The tricky part is the first point :

  • if you still have the output of your last git fetch command, you can get the list of the last updated references, and feed that into a loop which can scan the reflog:
# say ref_names.txt contains names like 'origin/master', 'origin/feature1' ...
cat ref_names.txt | while read ref; do
    git rev-list --objects $ref@{1}..$ref
done
  • you may bluntly iterate over all origin/* references, and scan $ref@{1}..$ref -- this may get you too many commits to scan through, but you would be 100% sure to scan all the branches updated by your latest git fetch

  • you may use an api on your central server to spot the actions that updated a branch say in the last two days, and scan those branches only,

  • you may dig into the log files themselves:

a reflog line looks like:

$ tail -1 .git/logs/refs/remotes/origin/master
454dfcbddf9624c129fa7600b3c774b99e36cb43 d15644fe0226af7ffc874572d968598564a230dd User Name <user@email.com> 1678166909 +0400   fetch: fast-forward

the timestamp mentionned after the email is the time that ref was updated on your repo,so it roughly matches the timestamp of the last git fetch which updated this particular remote branch.

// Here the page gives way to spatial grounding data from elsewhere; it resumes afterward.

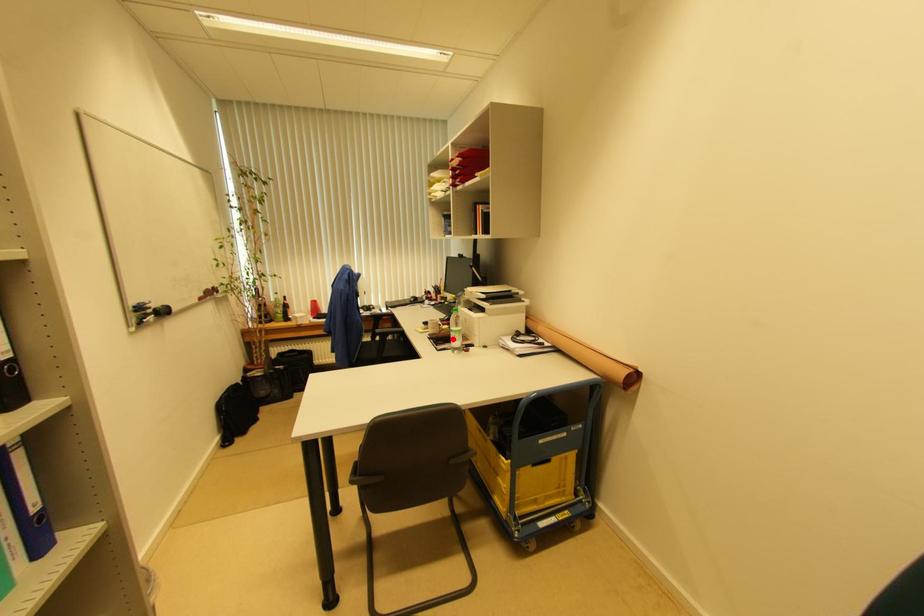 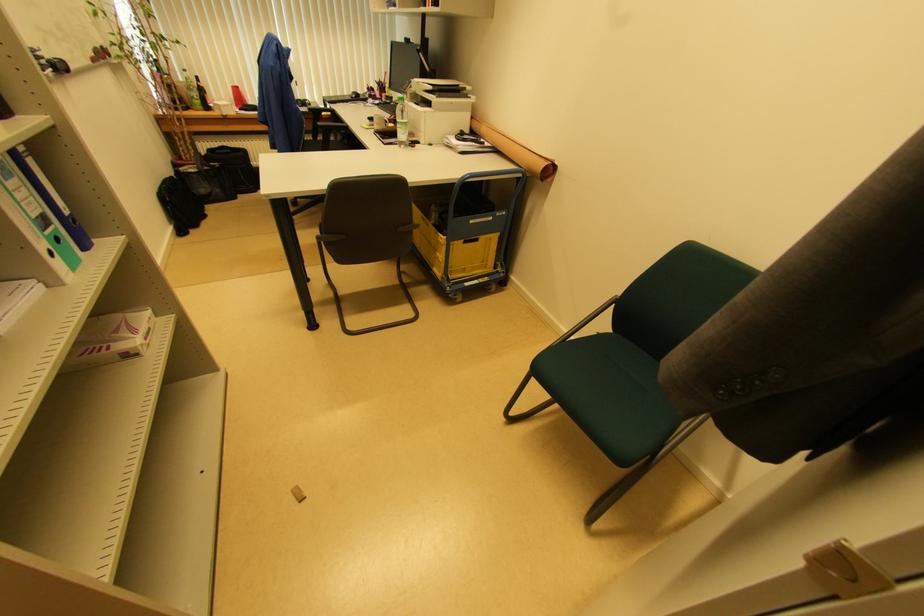 In the second image, find the point that corresponds to the highlighted location in the first image.

(398, 132) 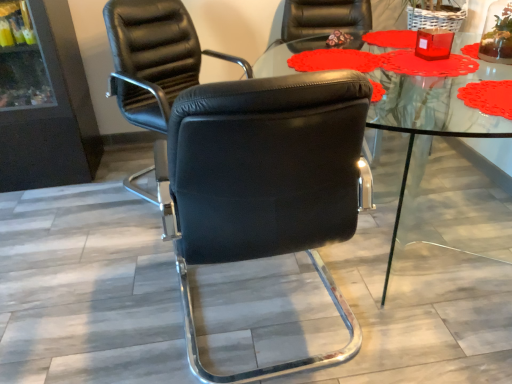 At what (x,y) coordinates should I click in order to perform the action: click on blank area beneath transparent glass table at center (from a real-world perspective). Please return your answer as a coordinate pair (x, y). Looking at the image, I should click on (412, 249). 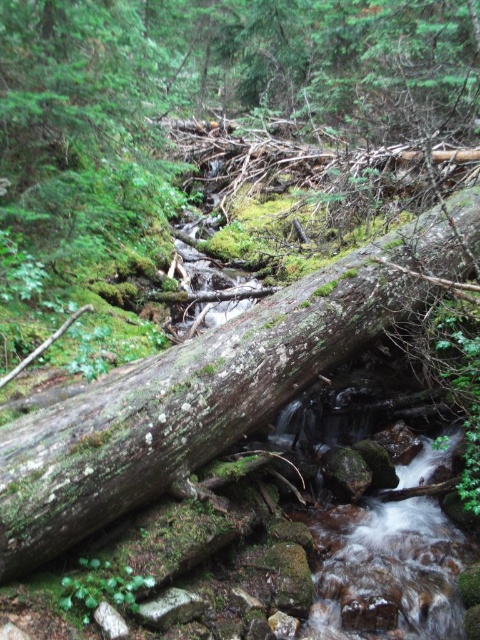 You are a hiker trying to cross the stream in the forest. You see the green mossy log at center and the clear water at stream center. Which object is higher in elevation?

The green mossy log at center is located above the clear water at stream center, so it is higher in elevation.

You are navigating through the forest and come across the green mossy log at center. Based on its position, can you determine if it is positioned closer to the top or bottom of the image?

The green mossy log at center is located at point coordinates approximately 0.608 on the x and 0.440 on the y axis. Since the y coordinate is closer to 0.5, it is positioned near the center vertically, so it is neither closer to the top nor the bottom of the image. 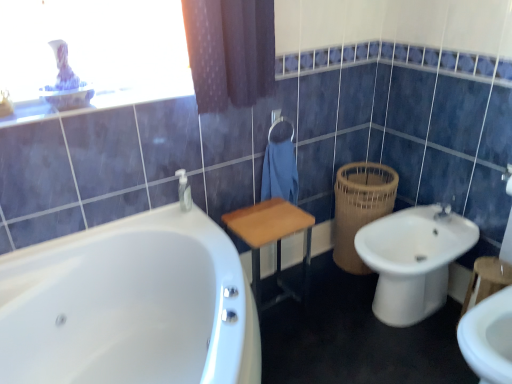 Locate an element on the screen. translucent plastic soap dispenser at center is located at coordinates (184, 190).

Consider the image. Measure the distance between point (182, 205) and camera.

Point (182, 205) is 5.82 feet from camera.

At what (x,y) coordinates should I click in order to perform the action: click on white glossy bathtub at lower left. Please return your answer as a coordinate pair (x, y). The width and height of the screenshot is (512, 384). Looking at the image, I should click on (130, 306).

In order to face wooden table at center, should I rotate leftwards or rightwards?

Rotate right and turn 1.807 degrees.

Where is `woven brown basket at right`? woven brown basket at right is located at coordinates (360, 207).

Considering the positions of objects woven brown basket at right and blue fabric towel at center in the image provided, who is behind, woven brown basket at right or blue fabric towel at center?

woven brown basket at right is further away from the camera.

Could you tell me if woven brown basket at right is facing blue fabric towel at center?

Yes, woven brown basket at right is aimed at blue fabric towel at center.

How far apart are translucent plastic soap dispenser at center and wooden table at center?

translucent plastic soap dispenser at center is 12.20 inches away from wooden table at center.

Does point (186, 204) come behind point (282, 235)?

Yes, point (186, 204) is behind point (282, 235).

From the image's perspective, which one is positioned lower, translucent plastic soap dispenser at center or wooden table at center?

wooden table at center.

Is translucent plastic soap dispenser at center closer to the viewer compared to wooden table at center?

No, the depth of translucent plastic soap dispenser at center is greater than that of wooden table at center.

Does woven brown basket at right have a larger size compared to translucent plastic soap dispenser at center?

Correct, woven brown basket at right is larger in size than translucent plastic soap dispenser at center.

Measure the distance from woven brown basket at right to translucent plastic soap dispenser at center.

They are 34.91 inches apart.

From their relative heights in the image, would you say woven brown basket at right is taller or shorter than translucent plastic soap dispenser at center?

woven brown basket at right is taller than translucent plastic soap dispenser at center.

Which is more to the left, woven brown basket at right or translucent plastic soap dispenser at center?

From the viewer's perspective, translucent plastic soap dispenser at center appears more on the left side.

Is translucent plastic soap dispenser at center at the left side of white glossy bathtub at lower left?

No, translucent plastic soap dispenser at center is not to the left of white glossy bathtub at lower left.

From the image's perspective, which is above, translucent plastic soap dispenser at center or white glossy bathtub at lower left?

translucent plastic soap dispenser at center.

From a real-world perspective, which is physically below, translucent plastic soap dispenser at center or white glossy bathtub at lower left?

In real-world perspective, white glossy bathtub at lower left is lower.

Is translucent plastic soap dispenser at center taller than white glossy bathtub at lower left?

In fact, translucent plastic soap dispenser at center may be shorter than white glossy bathtub at lower left.

Is woven brown basket at right looking in the opposite direction of white ceramic bidet at lower right?

No, woven brown basket at right's orientation is not away from white ceramic bidet at lower right.

Is point (392, 170) more distant than point (431, 220)?

Yes, it is behind point (431, 220).

This screenshot has width=512, height=384. Identify the location of toilet on the right of woven brown basket at right. (413, 260).

In the image, is woven brown basket at right on the left side or the right side of white ceramic bidet at lower right?

Clearly, woven brown basket at right is on the left of white ceramic bidet at lower right in the image.

Where is `bath towel that appears above the woven brown basket at right (from a real-world perspective)`? This screenshot has width=512, height=384. bath towel that appears above the woven brown basket at right (from a real-world perspective) is located at coordinates (280, 172).

From a real-world perspective, who is located higher, blue fabric towel at center or woven brown basket at right?

In real-world perspective, blue fabric towel at center is above.

Could you tell me if blue fabric towel at center is facing woven brown basket at right?

No, blue fabric towel at center is not turned towards woven brown basket at right.

Which of these two, blue fabric towel at center or woven brown basket at right, is thinner?

blue fabric towel at center.

Which is more to the right, white ceramic bidet at lower right or white glossy bathtub at lower left?

white ceramic bidet at lower right is more to the right.

Can you tell me how much white ceramic bidet at lower right and white glossy bathtub at lower left differ in facing direction?

→ The facing directions of white ceramic bidet at lower right and white glossy bathtub at lower left are 89.6 degrees apart.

Oddly, I haven't found a way to print that value in a formatted way with git log format flags -- not in the documentation at least.

You may still use that information (e.g: go through all log files, look for lines mentioning fetch or pull, and keep the highest timestamp) to guess after the facts when your last git fecth occured, and filter the branches that got updated based on this information.